Shell-Script
grep 查找與句點完全匹配的單詞
我有一個
.csv
這種格式的大文件:"acc","lineage" "MT993865","B.1.509" "MW483477","B.1.402" "MW517757","B.1.2" "MW517758","B.1.2" "MW592770","B.1.564" ...
即,第一列是表示
accession_id
數據樣本的字元串,第二列是 covid 變體lineage
。我想為一些感興趣的特定變體提取 accession_ids 及其譜系,Omicron
例如B.1.1.529
. 我嘗試使用 grep 文件,-w
但由於.
它是一個非單詞字元,它會獲取我擴展 omicron 的變體的結果,例如,B.1.1.529.1
如需詳細討論,請查看我寫的這個 bash 腳本:
# filter data based on the selected lineages (refer to variants_lineage.txt for more info) as given below. # File with metadata metadata_file="$HOME/thesis/SARS-CoV2-data/metadata.csv" cat "$metadata_file" | tr -d '"' | tr ',' $'\t' > adj_metadata.tsv # list of lineages of interest selected_lineages=("B.1.1.7" "B.1.351" "P.1" "B.1.617.2" "B.1.1.5290" "C.37" "B.1.621" "B.1.429" "B.1.427" "CAL.20C" "P.2" "B.1.525" "P.3" "B.1.526" "B.1.617.1" ) pattern=$(echo ${selected_lineages[*]}|tr ' ' '|') if [ -f "adj_metadata.tsv" ] then echo "File exists" for lineage in ${selected_lineages[@]} do echo "Filtering for lineage $lineage" grep -w "$lineage" adj_metadata.tsv >> filtered_metadata.tsv done else echo "Adjusted metadata file does not exist." fi # Check for the uniqueness of the filtered_metadata.csv file, this should fetch the list of selected_lineages cut -d$'\t' -f2 filtered_metadata.tsv | sort | uniq
非常感謝任何建議/建議。
也請隨時評論與問題無關的改進。
先感謝您。
方法一
由於 .csv 中的字元串始終位於雙引號之間
"
,因此您可以在匹配項中包含引號。然後,您只需對錶達式使用單引號'
。例子:
asdf.csv:
"foo","B.1.1.529" "bar","B.1.1.529.1"
╰─$ grep '"B.1.1.529"' ./asdf "foo","B.1.1.529"
如您所見
B.1.1.529.1
,在這種情況下將不匹配。
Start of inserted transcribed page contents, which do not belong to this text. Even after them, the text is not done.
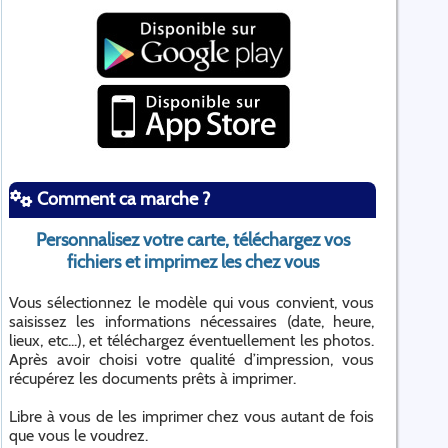
Comment ca marche ?
Personnalisez votre carte, téléchargez vos
fichiers et imprimez les chez vous
Vous sélectionnez le modèle qui vous convient, vous
saisissez les informations nécessaires (date, heure,
lieux, etc...), et téléchargez éventuellement les photos.
Après avoir choisi votre qualité d’impression, vous
récupérez les documents prêts à imprimer.
Libre à vous de les imprimer chez vous autant de fois
que vous le voudrez.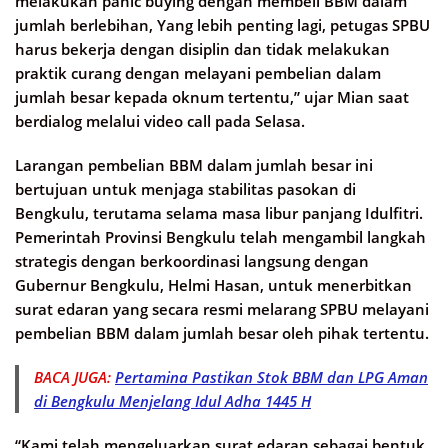
melakukan panic buying dengan membeli BBM dalam
jumlah berlebihan, Yang lebih penting lagi, petugas SPBU
harus bekerja dengan disiplin dan tidak melakukan
praktik curang dengan melayani pembelian dalam
jumlah besar kepada oknum tertentu,” ujar Mian saat
berdialog melalui video call pada Selasa.
Larangan pembelian BBM dalam jumlah besar ini
bertujuan untuk menjaga stabilitas pasokan di
Bengkulu, terutama selama masa libur panjang Idulfitri.
Pemerintah Provinsi Bengkulu telah mengambil langkah
strategis dengan berkoordinasi langsung dengan
Gubernur Bengkulu, Helmi Hasan, untuk menerbitkan
surat edaran yang secara resmi melarang SPBU melayani
pembelian BBM dalam jumlah besar oleh pihak tertentu.
BACA JUGA:
Pertamina Pastikan Stok BBM dan LPG Aman
di Bengkulu Menjelang Idul Adha 1445 H
“Kami telah mengeluarkan surat edaran sebagai bentuk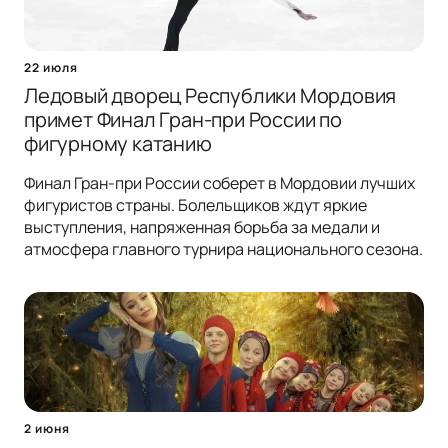
22 июля
Ледовый дворец Республики Мордовия
примет Финал Гран-при России по
фигурному катанию
Финал Гран-при России соберет в Мордовии лучших
фигуристов страны. Болельщиков ждут яркие
выступления, напряженная борьба за медали и
атмосфера главного турнира национального сезона.
2 июня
方法二
雖然方法 1 可以處理您的輸入數據,但它不適用於 ,
adj_metadata.tsv
因為它被剝離了所有引號。您當然可以修改您的腳本以首先匹配,然後通過管道輸出tr
,但這將包括不必要的工作。你可以做的是將正則表達式錨定到行尾
$
例子:
adj-metadata.tsv:
foo B.1.1.529 bar B.1.1.529.1
╰─$ grep "B.1.1.529$" adj_metadata.tsv foo B.1.1.529
您需要使用此方法對腳本進行的唯一修改是
\$
在 grep 命令的正確位置添加:#!/bin/bash # filter data based on the selected lineages (refer to variants_lineage.txt for more info) as given below. # File with metadata metadata_file="$HOME/thesis/SARS-CoV2-data/metadata.csv" cat "$metadata_file" | tr -d '"' | tr ',' $'\t' > adj_metadata.tsv # list of lineages of interest selected_lineages=("B.1.1.7" "B.1.351" "P.1" "B.1.617.2" "B.1.1.5290" "C.37" "B.1.621" "B.1.429" "B.1.427" "CAL.20C" "P.2" "B.1.525" "P.3" "B.1.526" "B.1.617.1" ) #replace all occurrences of "." with "\." selected_lineages=$(echo $selected_lineages | sed 's/\./\\./g') if [ -f "adj_metadata.tsv" ] then echo "File exists" for lineage in ${selected_lineages[@]} do echo "Filtering for lineage $lineage" grep -w "$lineage\$" adj_metadata.tsv >> filtered_metadata.tsv done else echo "Adjusted metadata file does not exist." fi # Check for the uniqueness of the filtered_metadata.csv file, this should fetch the list of selected_lineages cut -d$'\t' -f2 filtered_metadata.tsv | sort | uniq
注意:雖然
.
通常用作任何字元的表達式,但您需要使用 a 轉義\
以搜尋.
如下文字:B\.1\.1\.529$
.
\
為簡單起見,您仍然可以在沒有 的情況下保留它。